Records shown START
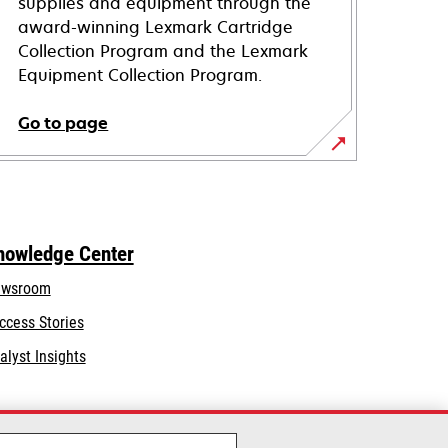
supplies and equipment through the
award-winning Lexmark Cartridge
Collection Program and the Lexmark
Equipment Collection Program.
Go to page
nowledge Center
wsroom
ccess Stories
alyst Insights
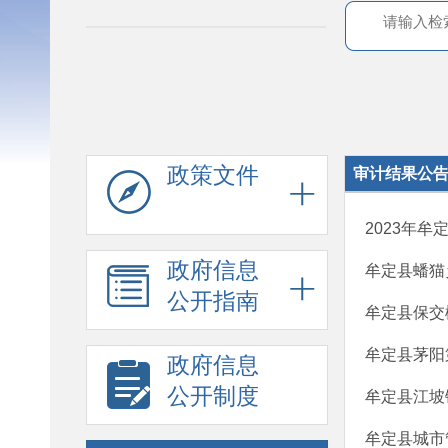
政策文件
审计结果公
2023年
政府信息
牟定县蟠猫乡
公开指南
牟定县保交
牟定县茅阳
政府信息
公开制度
牟定县江坡
牟定县城市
Records shown END
* **What to produce**
Look through the data and show every line containing "Lexmark".

* **Expected output**
award-winning Lexmark Cartridge
Collection Program and the Lexmark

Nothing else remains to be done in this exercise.